Dans une autre affaire déjà, il était reproché au salarié d’une banque des détournements. Il se plaignait de ce que les juges du fond avaient statué sans vérifier si la banque avait subi un dommage, qu’ils avaient à bon droit considéré que les agissements du salarié « constituaient une faute grave privative des indemnités de rupture sans qu’il soit nécessaire que cette faute ait causé un préjudice à la banque».
Mais il suffit que la faute soit de nature à nuire à l’entreprise. Ainsi, il n’est pas nécessaire que le préjudice se soit déjà réalisé puisque le licenciement pour faute grave a aussi pour fonction d’empêcher la réalisation d’un préjudice ultérieur.
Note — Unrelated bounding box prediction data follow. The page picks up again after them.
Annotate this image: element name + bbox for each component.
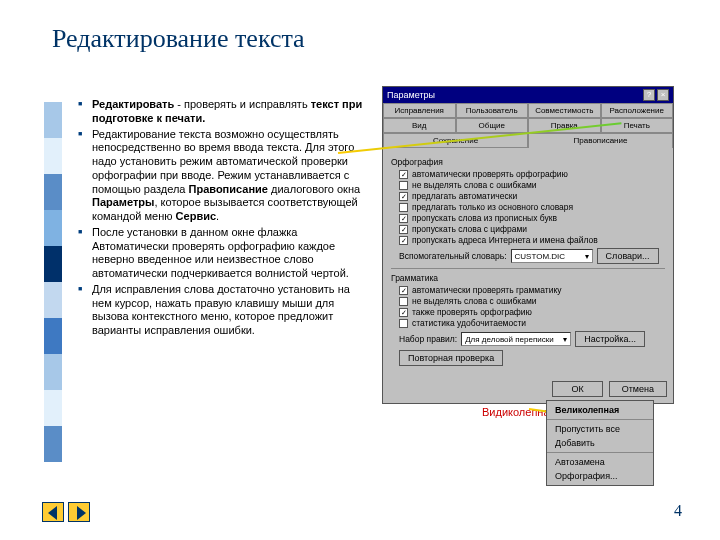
checkbox-row[interactable]: не выделять слова с ошибками — [391, 180, 665, 190]
dialog-titlebar: Параметры ? × — [383, 87, 673, 103]
recheck-button[interactable]: Повторная проверка — [399, 350, 503, 366]
help-icon[interactable]: ? — [643, 89, 655, 101]
context-menu: Великолепная Пропустить все Добавить Авт… — [546, 400, 654, 486]
checkbox[interactable] — [399, 297, 408, 306]
prev-slide-button[interactable] — [42, 502, 64, 522]
checkbox[interactable]: ✓ — [399, 286, 408, 295]
slide-title: Редактирование текста — [52, 24, 305, 54]
group-grammar: Грамматика — [391, 273, 665, 283]
checkbox[interactable] — [399, 181, 408, 190]
decorative-stripes — [44, 102, 62, 462]
checkbox[interactable]: ✓ — [399, 214, 408, 223]
checkbox-row[interactable]: ✓также проверять орфографию — [391, 307, 665, 317]
checkbox[interactable] — [399, 319, 408, 328]
nav-arrows — [42, 502, 90, 522]
checkbox-row[interactable]: ✓автоматически проверять грамматику — [391, 285, 665, 295]
cancel-button[interactable]: Отмена — [609, 381, 667, 397]
checkbox-row[interactable]: ✓пропускать слова из прописных букв — [391, 213, 665, 223]
chevron-down-icon: ▾ — [563, 335, 567, 344]
dialog-title: Параметры — [387, 90, 435, 100]
tab[interactable]: Печать — [601, 118, 674, 133]
tab[interactable]: Правописание — [528, 133, 673, 148]
settings-button[interactable]: Настройка... — [575, 331, 645, 347]
group-orthography: Орфография — [391, 157, 665, 167]
bullet-item: Для исправления слова достаточно установ… — [78, 283, 363, 338]
spelling-item[interactable]: Орфография... — [547, 469, 653, 483]
checkbox-row[interactable]: предлагать только из основного словаря — [391, 202, 665, 212]
tab[interactable]: Расположение — [601, 103, 674, 118]
bullet-item: Редактировать - проверять и исправлять т… — [78, 98, 363, 126]
dict-combo[interactable]: CUSTOM.DIC▾ — [511, 249, 593, 263]
close-icon[interactable]: × — [657, 89, 669, 101]
tab[interactable]: Пользователь — [456, 103, 529, 118]
checkbox-row[interactable]: ✓пропускать слова с цифрами — [391, 224, 665, 234]
checkbox-row[interactable]: ✓пропускать адреса Интернета и имена фай… — [391, 235, 665, 245]
bullet-item: Редактирование текста возможно осуществл… — [78, 128, 363, 224]
style-combo[interactable]: Для деловой переписки▾ — [461, 332, 571, 346]
tab[interactable]: Исправления — [383, 103, 456, 118]
ignore-all-item[interactable]: Пропустить все — [547, 422, 653, 436]
checkbox[interactable]: ✓ — [399, 192, 408, 201]
ok-button[interactable]: ОК — [552, 381, 602, 397]
checkbox[interactable]: ✓ — [399, 170, 408, 179]
checkbox-row[interactable]: не выделять слова с ошибками — [391, 296, 665, 306]
dict-label: Вспомогательный словарь: — [399, 251, 507, 261]
checkbox[interactable]: ✓ — [399, 308, 408, 317]
style-label: Набор правил: — [399, 334, 457, 344]
checkbox-row[interactable]: статистика удобочитаемости — [391, 318, 665, 328]
add-item[interactable]: Добавить — [547, 436, 653, 450]
tab[interactable]: Совместимость — [528, 103, 601, 118]
tab[interactable]: Вид — [383, 118, 456, 133]
page-number: 4 — [674, 502, 682, 520]
bullet-item: После установки в данном окне флажка Авт… — [78, 226, 363, 281]
checkbox-row[interactable]: ✓автоматически проверять орфографию — [391, 169, 665, 179]
checkbox-row[interactable]: ✓предлагать автоматически — [391, 191, 665, 201]
body-text: Редактировать - проверять и исправлять т… — [78, 98, 363, 340]
suggestion-item[interactable]: Великолепная — [547, 403, 653, 417]
next-slide-button[interactable] — [68, 502, 90, 522]
chevron-down-icon: ▾ — [585, 252, 589, 261]
autoreplace-item[interactable]: Автозамена — [547, 455, 653, 469]
tabs-row-1: ИсправленияПользовательСовместимостьРасп… — [383, 103, 673, 118]
checkbox[interactable]: ✓ — [399, 225, 408, 234]
dictionaries-button[interactable]: Словари... — [597, 248, 659, 264]
tab[interactable]: Общие — [456, 118, 529, 133]
checkbox[interactable] — [399, 203, 408, 212]
checkbox[interactable]: ✓ — [399, 236, 408, 245]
En contrepartie, l’acte commis doit alors, par lui-même, revêtir une certaine gravité. La Cour de cassation est, à cet égard, particulièrement sévère en ce qui concerne la violation de l’obligation de loyauté, et notamment de l’obligation de non-concurrence.
Comme le souligne les jurisprudences évoquées, elle interdit par exemple toute activité concurrentielle à un salarié dont le contrat est suspendu pour maladie.
Cela étant, il serait inexact d’affirmer que le préjudice est toujours indifférent à la caractérisation de la faute grave. En effet, il demeure parfois toujours nécessaire de caractériser la faute, son degré de gravité mais aussi le préjudice causé à l’employeur. C’est la démonstration du célèbre arrêt Genovese du 16 juin 1998 qui absout un salarié ayant pourtant profité d’un arrêt maladie pour effectuer un voyage d’agrément à l’étranger, mais à qui aucun acte de concurrence déloyale ne pouvait être reproché.
Cette position de la Cour de cassation semble pour le moins logique et cohérente, tant ce qui est reproché au salarié c’est l’inobservation d’une obligation élémentaire (obligation de loyauté), inhérente à son contrat de travail. Cette obligation d’ordre public s’impose et dont le manquement peut être sanctionnée, même si elle n’entraîne pas un préjudice direct à l’employeur. Encore que dans le cas d’espèce évoqué, la concurrence déloyale emporte nécessairement un préjudice à l’entreprise, bien que difficilement quantifiable.